Floring shook his head regretfully. “Sorry. He hasn’t been around here in over a week.”
“Have you known Nimmo long?”
“A while. Why?”
“Well . . .” I pretended embarrassment. “It was quite a lot of money he won from me. I just wondered if you considered him honest.”
“I’d say he’s a straight enough gambler,” Floring told me, considering it. “At least, I’ve never heard about anybody accusing him of cheating yet. And I’ve known him almost since he first came here about a year ago.”
“Oh? He’s not native Miami?”
“Him? Naw.”
“Where’s he from? I couldn’t place his accent.”
Floring shrugged. “Who knows where gamblers come from? Sometimes I think they were all born and grew up on a plane between Las Vegas and Havana.”
“Any idea where I can find him?” I asked.
He shook his head. “Nimmo’s a pretty shut-mouthed guy. Hard to know anything about.”
“Can you think of anybody who might know?”
“Well . . . Georgia might.”
“Who?”
“Georgia McKay. One of my strippers. She always acts pretty buddy-buddy with him.”
I glanced toward the bar. “Which one is she?”
“Georgia ain’t here now. She took off early with a big wallet from Baltimore. He said.”
“That was pretty generous of you,” I said, “letting her off for the night.”

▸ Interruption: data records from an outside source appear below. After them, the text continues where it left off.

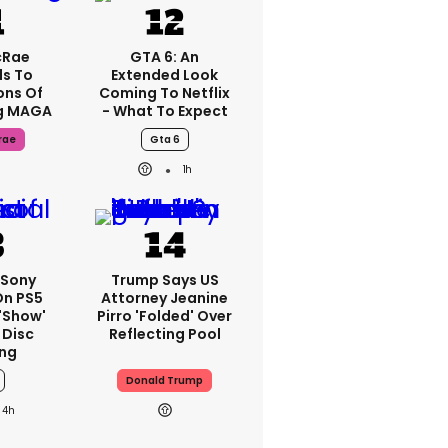
cRae
GTA 6: An
s To
Extended Look
ons Of
Coming To Netflix
g MAGA
- What To Expect
rae
Gta 6
1h
 Sony
Trump Says US
On PS5
Attorney Jeanine
'show'
Pirro 'folded' Over
 Disc
Reflecting Pool
ng
Donald Trump
4h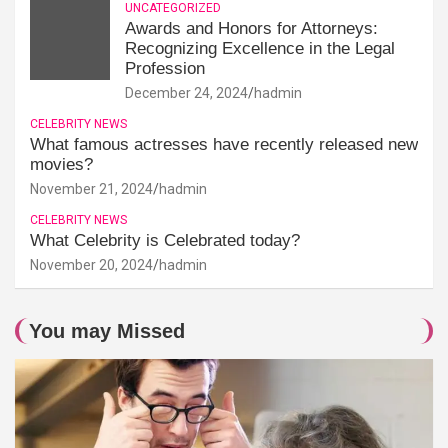
UNCATEGORIZED
Awards and Honors for Attorneys:
Recognizing Excellence in the Legal
Profession
December 24, 2024
hadmin
CELEBRITY NEWS
What famous actresses have recently released new
movies?
November 21, 2024
hadmin
CELEBRITY NEWS
What Celebrity is Celebrated today?
November 20, 2024
hadmin
You may Missed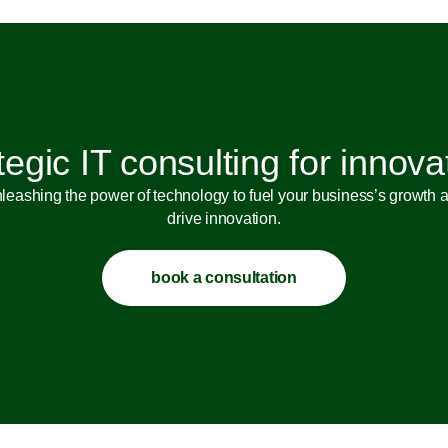
tegic IT consulting for innova
leashing the power of technology to fuel your business’s growth 
drive innovation.
book a consultation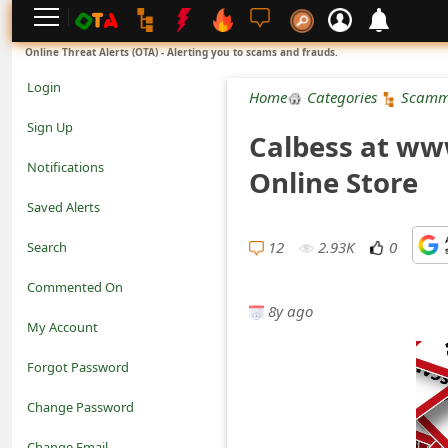
L
Online Threat Alerts (OTA) - Alerting you to scams and frauds.
o
Login
Home
Categories
Scamm
g
Sign Up
Calbess at ww
i
Notifications
Online Store
n
Saved Alerts
S
12
2.93K
0
Search
i
Commented On
g
8y ago
My Account
n
Forgot Password
U
Change Password
p
N
Change Email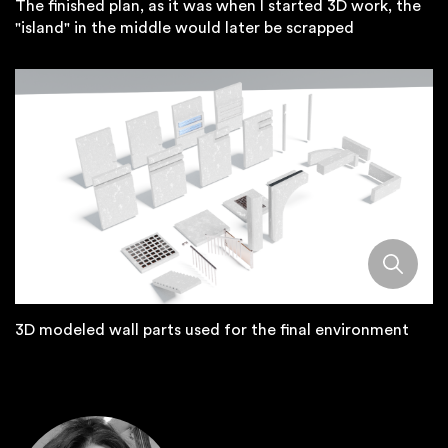
The finished plan, as it was when I started 3D work, the
"island" in the middle would later be scrapped
3D modeled wall parts used for the final environment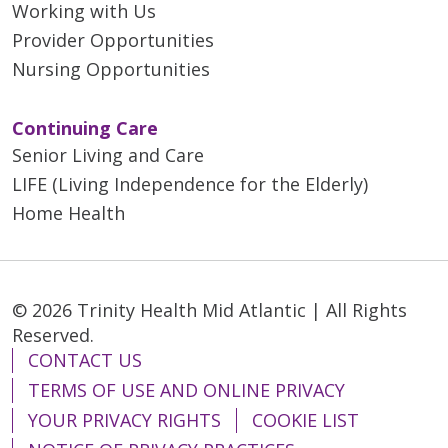
Working with Us
Provider Opportunities
Nursing Opportunities
Continuing Care
Senior Living and Care
LIFE (Living Independence for the Elderly)
Home Health
© 2026 Trinity Health Mid Atlantic | All Rights
Reserved.
CONTACT US
TERMS OF USE AND ONLINE PRIVACY
YOUR PRIVACY RIGHTS
COOKIE LIST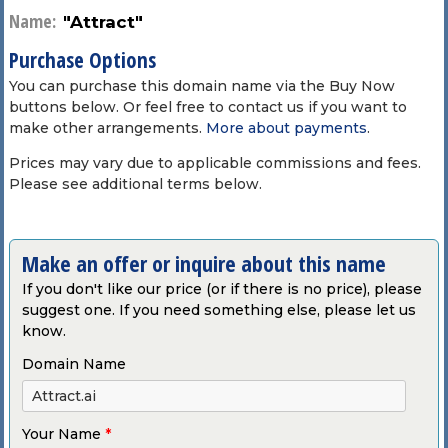
Name:
"Attract"
Purchase Options
You can purchase this domain name via the Buy Now
buttons below. Or feel free to contact us if you want to
make other arrangements.
More about payments
.
Prices may vary due to applicable commissions and fees.
Please see additional terms below.
Make an offer or inquire about this name
If you don't like our price (or if there is no price), please
suggest one. If you need something else, please let us
know.
Domain Name
Your Name
*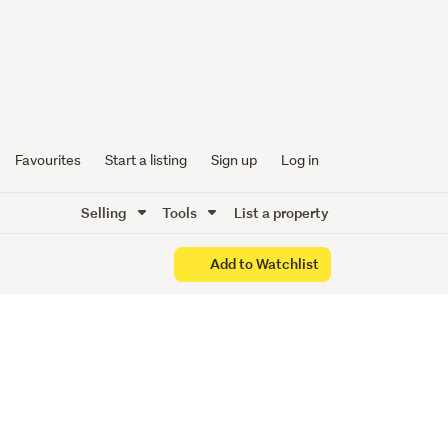
 BOTH!
Favourites
Start a listing
Sign up
Log in
Selling
Tools
List a property
Add to Watchlist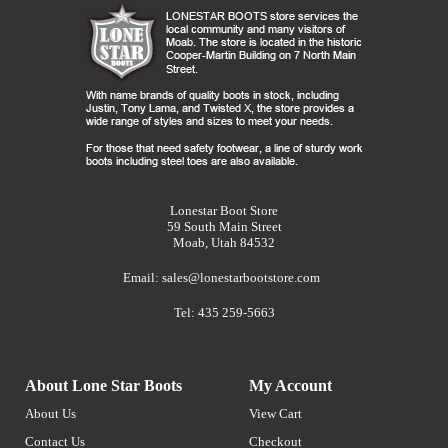
Lonestar Boot Store
59 South Main Street
Moab, Utah 84532
Email:
sales@lonestarbootstore.com
Tel: 435 259-5663
About Lone Star Boots
My Account
About Us
View Cart
Contact Us
Checkout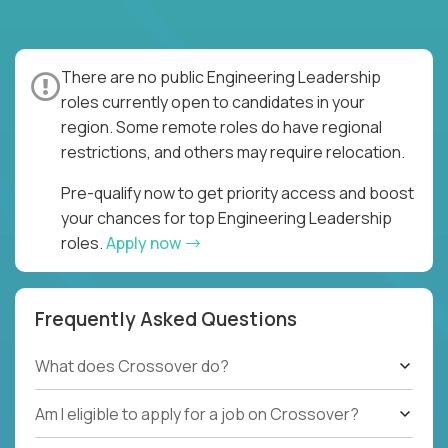
There are no public Engineering Leadership
roles currently open to candidates in your
region. Some remote roles do have regional
restrictions, and others may require relocation.
Pre-qualify now to get priority access and boost
your chances for top Engineering Leadership
roles.
Apply now
Frequently Asked Questions
What does Crossover do?
Am I eligible to apply for a job on Crossover?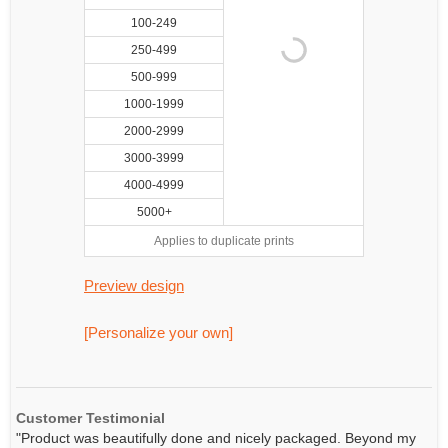
100-249
250-499
500-999
1000-1999
2000-2999
3000-3999
4000-4999
5000+
Applies to duplicate prints
Preview design
[Personalize your own]
Customer Testimonial
"Product was beautifully done and nicely packaged. Beyond my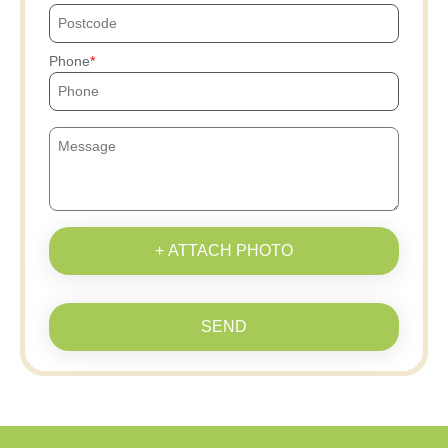
Phone
+ ATTACH PHOTO
SEND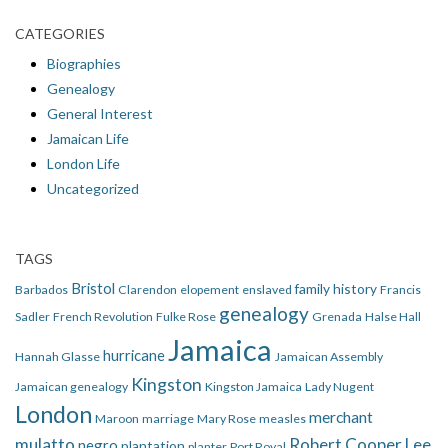
CATEGORIES
Biographies
Genealogy
General Interest
Jamaican Life
London Life
Uncategorized
TAGS
Bristol
family history
Barbados
Clarendon
elopement
enslaved
Francis
genealogy
Sadler
French Revolution
Fulke Rose
Grenada
Halse Hall
Jamaica
hurricane
Hannah Glasse
Jamaican Assembly
Kingston
Jamaican genealogy
Kingston Jamaica
Lady Nugent
London
merchant
Maroon
marriage
Mary Rose
measles
mulatto
Robert Cooper Lee
negro
plantation
planter
Port Royal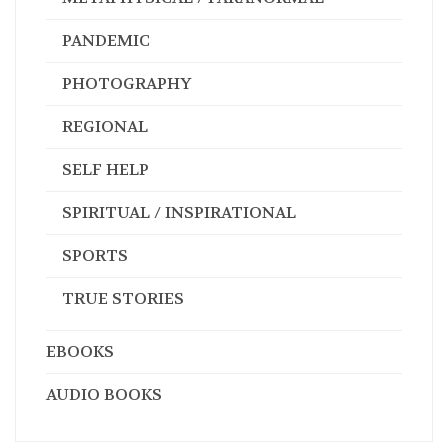
PANDEMIC
PHOTOGRAPHY
REGIONAL
SELF HELP
SPIRITUAL / INSPIRATIONAL
SPORTS
TRUE STORIES
EBOOKS
AUDIO BOOKS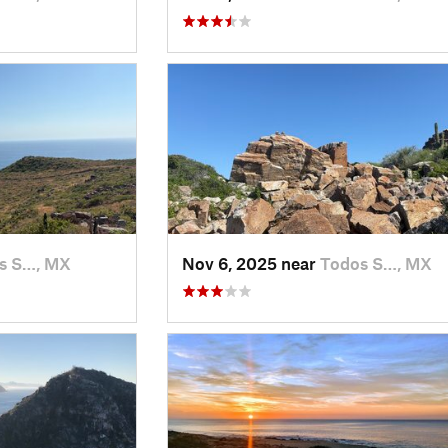
s S…, MX
Nov 6, 2025 near
Todos S…, MX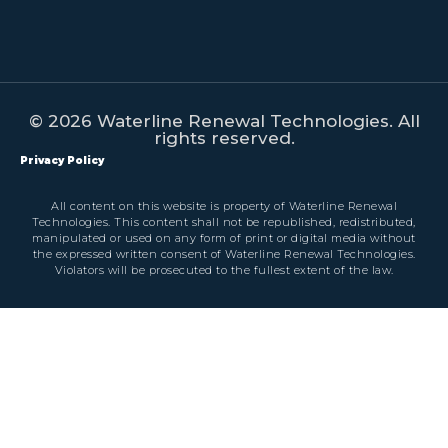
© 2026 Waterline Renewal Technologies. All
rights reserved.
Privacy Policy
All content on this website is property of Waterline Renewal
Technologies. This content shall not be republished, redistributed,
manipulated or used on any form of print or digital media without
the expressed written consent of Waterline Renewal Technologies.
Violators will be prosecuted to the fullest extent of the law.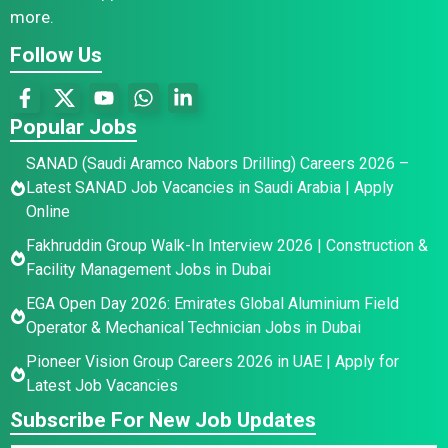
more.
Follow Us
Popular Jobs
SANAD (Saudi Aramco Nabors Drilling) Careers 2026 –
Latest SANAD Job Vacancies in Saudi Arabia | Apply
Online
Fakhruddin Group Walk-In Interview 2026 | Construction &
Facility Management Jobs in Dubai
EGA Open Day 2026: Emirates Global Aluminium Field
Operator & Mechanical Technician Jobs in Dubai
Pioneer Vision Group Careers 2026 in UAE | Apply for
Latest Job Vacancies
Subscribe For New Job Updates
*
N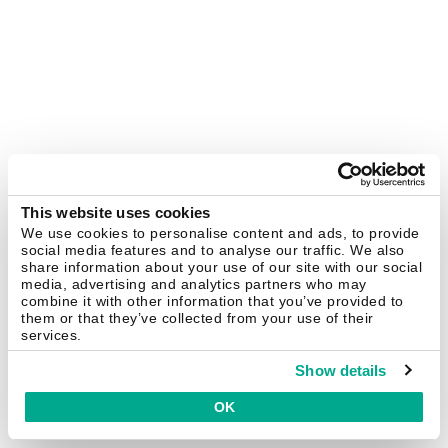
This website uses cookies
We use cookies to personalise content and ads, to provide
social media features and to analyse our traffic. We also
share information about your use of our site with our social
media, advertising and analytics partners who may
combine it with other information that you’ve provided to
them or that they’ve collected from your use of their
services.
Show details
OK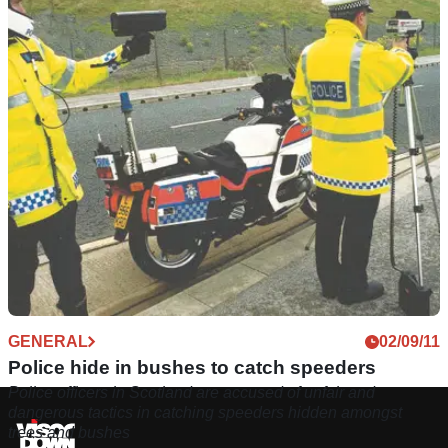
GENERAL
02/09/11
Police hide in bushes to catch speeders
Police officers in Scotland are accused of unfair and
dangerous tactics in catching speeders hidden amongst
trees and bushes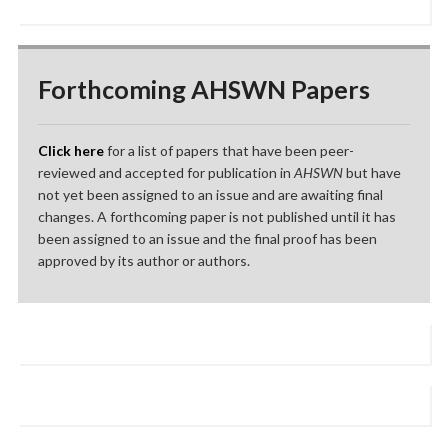
Forthcoming AHSWN Papers
Click here
for a list of papers that have been peer-
reviewed and accepted for publication in
AHSWN
but have
not yet been assigned to an issue and are awaiting final
changes. A forthcoming paper is not published until it has
been assigned to an issue and the final proof has been
approved by its author or authors.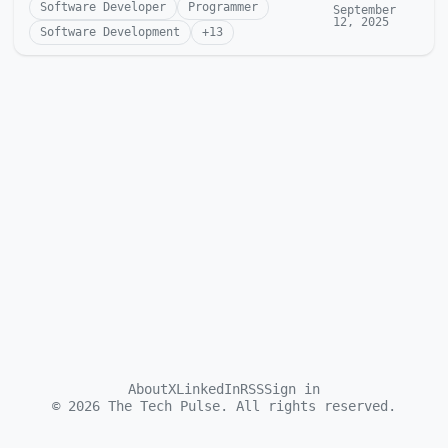
Software Developer
Programmer
September
12, 2025
Software Development
+
13
About
X
LinkedIn
RSS
Sign in
©
2026
The Tech Pulse. All rights reserved.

Floring laughed. “Generous, hell! He bought two magnums of champagne to pry her loose from here. At a hundred ten a bottle I can miss her for one night. Not that it’ll do that poor sucker any good.”
“What do you mean?”
He grinned. “She’s a . . .” He glanced at Anne, then back to me. “She don’t like men. She’s probably ditched him by now, and he’s eating his heart out. Can’t say I blame him. She’s a real stacked chip.”
“Where do I find her?”
“She lives in a trailer camp out on Northwest Thirty-sixth.” He gave me the address. I thanked him and paid the check.
“She probably ain’t home yet,” Floring said as we rose. He glanced winningly at Anne. “How about you and your friend visiting the back room for a while? I don’t mind losing money to nice people like you.”
Anne grinned at him. “You’ve got a nerve saying that after all the money I’ve dropped here,”
“Only one way to get even, you know,” Floring intoned. “Luck can’t always go one direction. It’s got to turn. Science says so.”
“My bank account says otherwise,” Anne told him.
I tried the name Catleg on him, but it didn’t ring a bell. So I told him we’d be around for a try at his back room another time. That got us loose from him.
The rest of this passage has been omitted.